Thursday, August 27, 2009

ikon review by textura magazine

After split releases with Mescalina Eden (Gracetone, 2005) and Good Luck mr Gorsky (Granny, 2008) and a few compilation appearances, Eventless Plot steps out with its debut full-length ikon. On the forty-minute disc, the Thessaloniki, Greece-based trio generates electro-acoustic pools of processed electronics, field recordings, microsound textures, samples, and the acoustic sonorities of clarinet, piano, melodica, and guitars in six heavily-textured settings.

“Ideate. Words Cannot,” a slow-motion ambient workout of processed stutter and fuzz, provides a credible opener, if one not much different in character from electro-acoustic settings of its kind heard before. Much of what follows, on the other hand, is distinctive, in large part because many of the subsequent pieces use one or two acoustic instruments as their core. “Harck Back” sounds wholly unique in its marriage of clarinet meander (by Tasos Stamou) and space age electronics. There's a rhythmic pulse at work but it's more felt than stated, and the piece crawls along at a lumbering pace—all the better for the clarinet and electronics to pursue their explorative trajectories. In similar manner, a brooding piano motif occupies a central position in “Ikon.3,” acting as the glue holding together the speckled electronic dust that sputters, clicks, clanks, and pops throughout. The electric guitar takes its turn at center stage in the album's densest setting, “Paraccium,” as a cauldron-like broil writhes alongside guitar shadings and, again, clarinet playing. Though speckled with acoustic guitar fragments, “Two Season and Autumn” is reminiscent of the shape-shifting processions of manipulated sounds that flow through Entain and Multila's long-form tracks—until, that is, a loud whirring noise nearly swallows “Two Season and Autumn” whole.
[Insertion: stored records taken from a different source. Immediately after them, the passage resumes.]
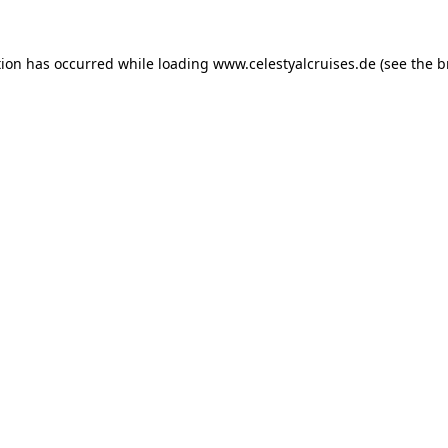
tion has occurred while loading
www.celestyalcruises.de
(see the
b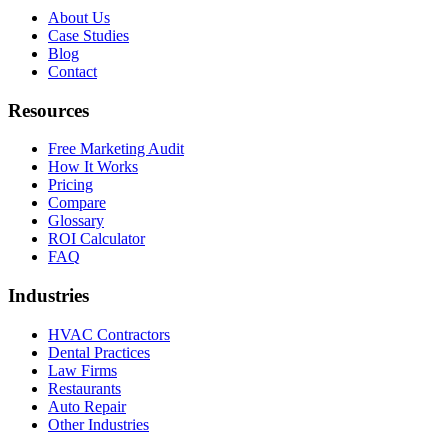
About Us
Case Studies
Blog
Contact
Resources
Free Marketing Audit
How It Works
Pricing
Compare
Glossary
ROI Calculator
FAQ
Industries
HVAC Contractors
Dental Practices
Law Firms
Restaurants
Auto Repair
Other Industries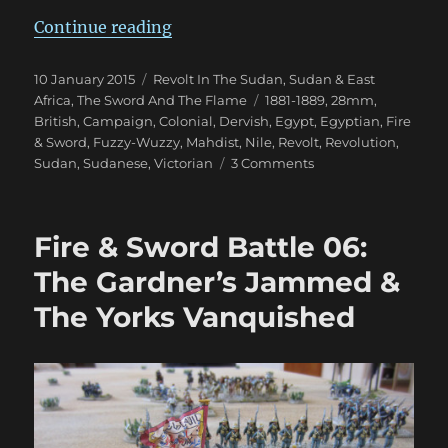
“Fire & Sword Turn 05: March 188
Continue reading
Posted
Categories
10 January 2015
Revolt In The Sudan
,
Sudan & East
on
Tags
Africa
,
The Sword And The Flame
1881-1889
,
28mm
,
British
,
Campaign
,
Colonial
,
Dervish
,
Egypt
,
Egyptian
,
Fire
& Sword
,
Fuzzy-Wuzzy
,
Mahdist
,
Nile
,
Revolt
,
Revolution
,
on
Sudan
,
Sudanese
,
Victorian
3 Comments
Fire
&
Sword
Fire & Sword Battle 06:
Turn
05:
The Gardner’s Jammed &
March
The Yorks Vanquished
1884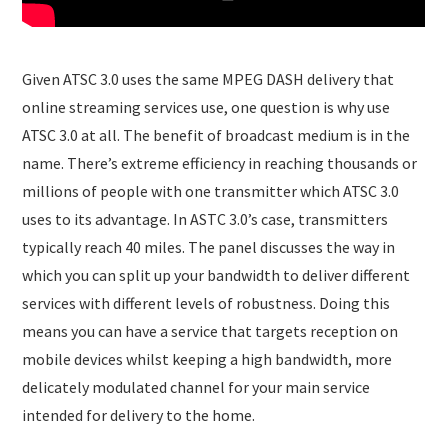
Given ATSC 3.0 uses the same MPEG DASH delivery that
online streaming services use, one question is why use
ATSC 3.0 at all. The benefit of broadcast medium is in the
name. There’s extreme efficiency in reaching thousands or
millions of people with one transmitter which ATSC 3.0
uses to its advantage. In ASTC 3.0’s case, transmitters
typically reach 40 miles. The panel discusses the way in
which you can split up your bandwidth to deliver different
services with different levels of robustness. Doing this
means you can have a service that targets reception on
mobile devices whilst keeping a high bandwidth, more
delicately modulated channel for your main service
intended for delivery to the home.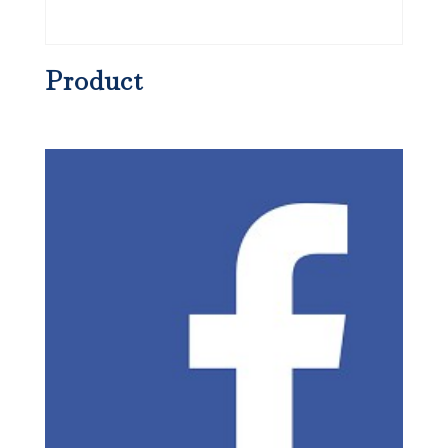
Product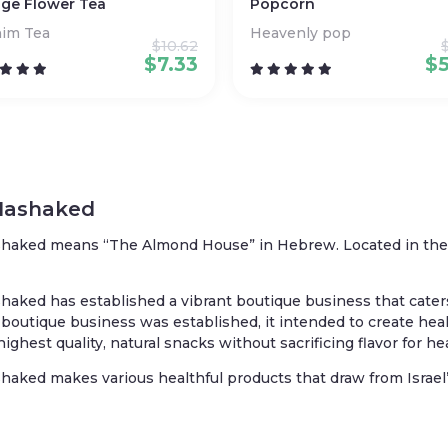
ge Flower Tea
Popcorn
nim Tea
Heavenly pop
$
10.62
$
7.33
$
Hashaked
haked means “The Almond House” in Hebrew. Located in the Lo
haked has established a vibrant boutique business that caters to
boutique business was established, it intended to create he
highest quality, natural snacks without sacrificing flavor for he
haked makes various healthful products that draw from Israel’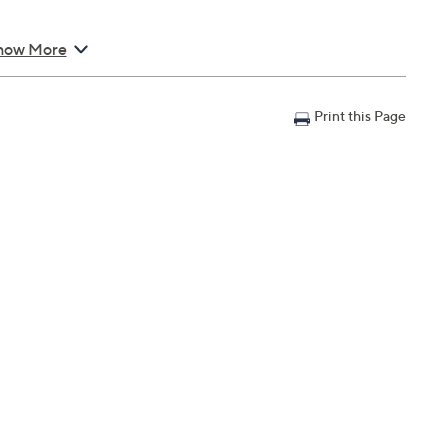
how More
Print this Page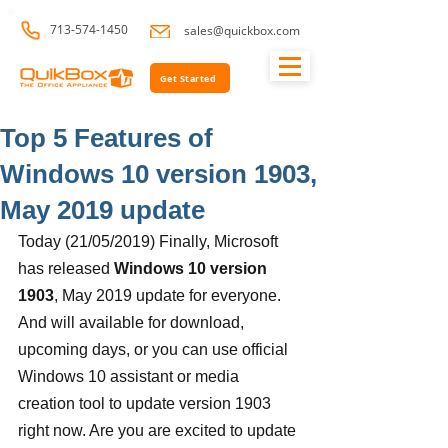
713-574-1450
sales@quickbox.com
Get Started
Top 5 Features of
Windows 10 version 1903,
May 2019 update
Today (21/05/2019) Finally, Microsoft 
has released 
Windows 10 version 
1903
, May 2019 update for everyone. 
And will available for download, 
upcoming days, or you can use official 
Windows 10 assistant or media 
creation tool to update version 1903 
right now. Are you are excited to update 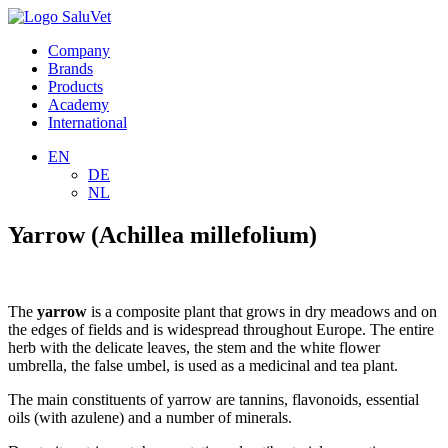
Company
Brands
Products
Academy
International
EN
DE
NL
Yarrow (Achillea millefolium)
The
yarrow
is a composite plant that grows in dry meadows and on
the edges of fields and is widespread throughout Europe. The entire
herb with the delicate leaves, the stem and the white flower
umbrella, the false umbel, is used as a medicinal and tea plant.
The main constituents of yarrow are tannins, flavonoids, essential
oils (with azulene) and a number of minerals.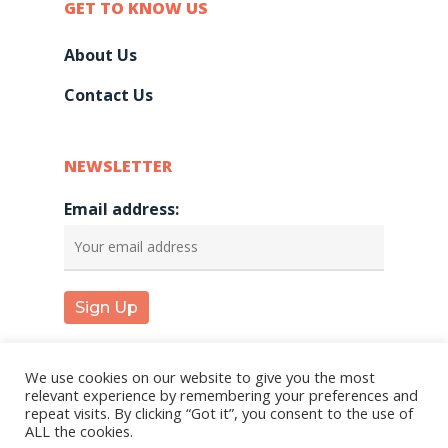
GET TO KNOW US
About Us
Contact Us
NEWSLETTER
Email address:
We use cookies on our website to give you the most
relevant experience by remembering your preferences and
repeat visits. By clicking “Got it”, you consent to the use of
© 2026 KareInn. |
Privacy Policy
|
Terms and
ALL the cookies.
Conditions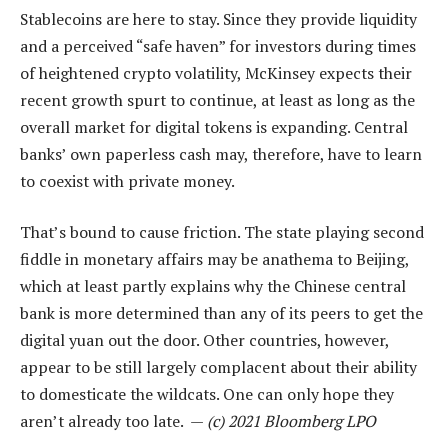
Stablecoins are here to stay. Since they provide liquidity
and a perceived “safe haven” for investors during times
of heightened crypto volatility, McKinsey expects their
recent growth spurt to continue, at least as long as the
overall market for digital tokens is expanding. Central
banks’ own paperless cash may, therefore, have to learn
to coexist with private money.
That’s bound to cause friction. The state playing second
fiddle in monetary affairs may be anathema to Beijing,
which at least partly explains why the Chinese central
bank is more determined than any of its peers to get the
digital yuan out the door. Other countries, however,
appear to be still largely complacent about their ability
to domesticate the wildcats. One can only hope they
aren’t already too late. —
(c) 2021 Bloomberg LPO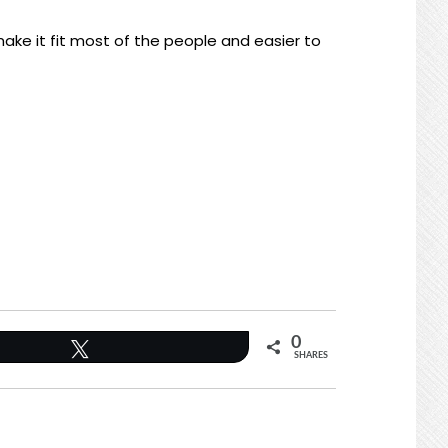
ake it fit most of the people and easier to
0
Tweet
SHARES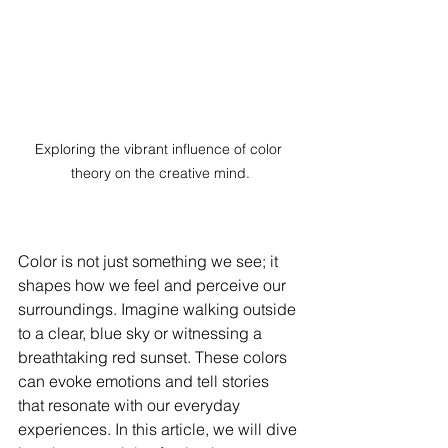
Exploring the vibrant influence of color 
theory on the creative mind.
Color is not just something we see; it 
shapes how we feel and perceive our 
surroundings. Imagine walking outside 
to a clear, blue sky or witnessing a 
breathtaking red sunset. These colors 
can evoke emotions and tell stories 
that resonate with our everyday 
experiences. In this article, we will dive 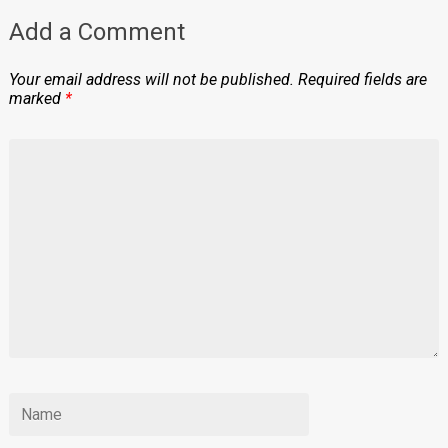
Add a Comment
Your email address will not be published.
Required fields are
marked
*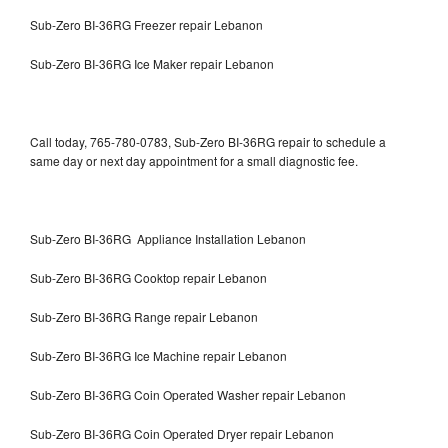
Sub-Zero BI-36RG Freezer repair Lebanon
Sub-Zero BI-36RG Ice Maker repair Lebanon
Call today, 765-780-0783, Sub-Zero BI-36RG repair to schedule a
same day or next day appointment for a small diagnostic fee.
Sub-Zero BI-36RG Appliance Installation Lebanon
Sub-Zero BI-36RG Cooktop repair Lebanon
Sub-Zero BI-36RG Range repair Lebanon
Sub-Zero BI-36RG Ice Machine repair Lebanon
Sub-Zero BI-36RG Coin Operated Washer repair Lebanon
Sub-Zero BI-36RG Coin Operated Dryer repair Lebanon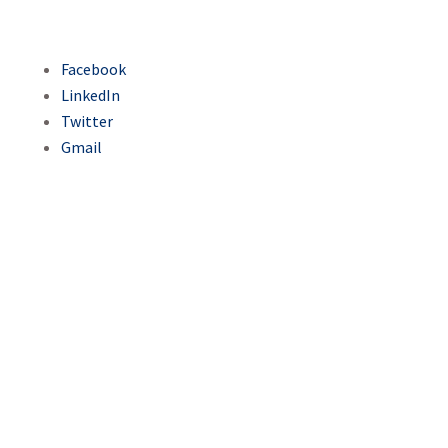
Facebook
LinkedIn
Twitter
Gmail
Sarajevski ćevap - a
synonym for the
city's rich culinary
Though the penultimate piece, “Habitat Habitant,” a heaving cloud formation of electronics and processed sounds, reverts to the protoypical “glitch” focus of “Ideate. Words Cannot,” its doing so doesn't overshadow the individuating quality of the album's surrounding material. Ultimately, one could just as easily imagine 12k releasing ikon rather than Granny, given the album's atmospheric and sculpted character. Still, what sets the release apart from others in its category is its inspired incorporation of acoustic instrumentation.